Figure 13. Time evolution of scour depth (a) t = 0∼10 min, (b) t = 2∼10 min (c) t = 10∼60 min. ($H=0.12$ m, $T=1.4$ s, $U=0.24$ m/s, $\alpha =0°$).

A further examination of Figure 13c reveals that, as time elapses, by the 30-min mark, the scouring pattern in the vicinity of the pipeline approaches a stable state. The shape and dimensions of the scour pit remain essentially constant. This suggests that, within a 30-min time span, the scouring process has completed its transition from the initial stage to the final configuration. The experimental results suggest that, under the sandy seabed conditions investigated, the scouring rate is high, and the entire scouring process can attain a stable state within 30 min. This result is consistent with the findings of previous studies [24,25,36,53]. In particular, the maximum depth of scour beneath the pipeline reaches an equilibrium state within the first 4 min, highlighting the rapid response of the sandy seabed to flow scour and its robust erosion potential. This phenomenon is of substantial significance for understanding the scouring mechanisms surrounding submarine pipelines and evaluating the stability of the pipeline. In particular, during the engineering design phase and subsequent maintenance operations, care should be taken with regard to the implications of the initial scouring stage.

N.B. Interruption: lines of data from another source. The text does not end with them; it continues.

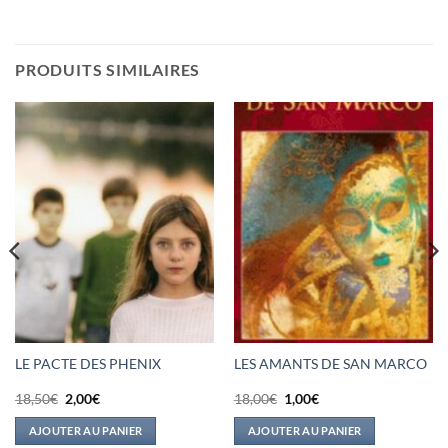
PRODUITS SIMILAIRES
LE PACTE DES PHENIX
LES AMANTS DE SAN MARCO
Le
Le
Le
Le
18,50
€
2,00
€
18,00
€
1,00
€
prix
prix
prix
prix
initial
actuel
initial
actuel
AJOUTER AU PANIER
AJOUTER AU PANIER
était :
est :
était :
est :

3.3. Pore-Water Pressure in Seabed Areas Around the Pipelines

This section is primarily devoted to an in-depth study of the characteristics of pore-water pressure variations around submarine pipelines during the development of scouring under the combined influence of waves and currents. The core of this research lies in unraveling the dynamic response mechanisms of pore-water pressure within the soil surrounding submarine pipelines. Under such conditions, as the scouring phenomenon undergoes a gradual evolution, these mechanisms manifest themselves as developmental changes in pore-water pressure within the scouring pit during its formation. This enables us to identify the evolutionary characteristics of the pore-water pressure at different stages of pipeline scouring. This parameter serves to quantify the additional changes in pore-water pressure induced by external dynamic loads. During tests, the maximum pressure peak recorded during the measurement period is designated as $\left|P_s\right|$. This is used to assess the extreme pressure response states experienced by the soil during a specific scouring stage. Furthermore, $P_0$ represents the hydrostatic pressure at the surface of the seabed.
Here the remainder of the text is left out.